Kemarau Panjang, Bupati Purworejo Tetapkan Status Darurat Kekeringan
Peristiwa

Kemarau Panjang, Bupati Purworejo Tetapkan Status Darurat Kekeringan

Purworejo,(purworejo.sorot.co)--Musim kemarau yang terjadi cukup lama menjadikan sejumlah wilayah di Purworejo mengalami kekeringan dan krisis air bersih. Beberapa desa yang belum masuk dalam daftar rawan kekeringan pun mulai mengajukan permohonan bantuan droping air bersih ke Badan Penanggulangan Bencana Daerah (BPBD) Purworejo.

Kabid Kedaruratan dan Llogistik BPBD Purworejo, Hery Susanto mengungkapkan, pada 28 Juli lalu melalui keputusan (SK) Bupati, Kabupaten Purworejo telah menetapkan status darurat kekeringan. Penetapan tersebut sesuai dengan hasil rapat koordinasi dengan pemerintah provinsi, instansi terkait serta rapat internal BPBD kabupaten.
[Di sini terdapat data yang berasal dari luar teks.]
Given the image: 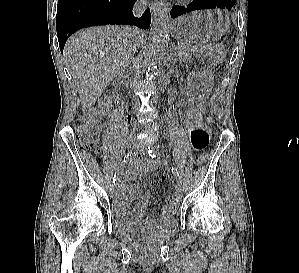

Sudah kita tetapkan dengan didasarkan rapat koordinasi beberapa pihak, mulai para camat, kepala desa yang sering terdampak tidak ketinggalan rapat tim kaji bencana serta prakiraan BMKG,” jelasnya, Sabtu, (18/08/2018) siang.

Selanjutnya, BPBD menjadwalan droping air mulai 5 Juli yang akan datang, meliputi 56 desa di 11 kecamatan. Dari data BPBD menyebutkan ada beberapa wilayah yang sebelumnya tidak masuk dalam daerah rawan kekeringan, namun saat ini terkena dampak kemarau panjang. Diantaranya Desa Jatiwangsan Kecamatan Kemiri, Sucen Juru Tengah Kecamatan Bayan, dan Desa Polowangi Kecamatan Pituruh. 

Selain permohonan bantuan air bersih, warga di Desa Jatiwangsan juga mengajukan bantuan penampungan air. Beberapa desa lain juga mengajukan bantuan tandon penampungan air yakni Desa Kalirejo Kecamatan Bagelen dan Desa Cengkawakrejo Kecamatan Banyuurip.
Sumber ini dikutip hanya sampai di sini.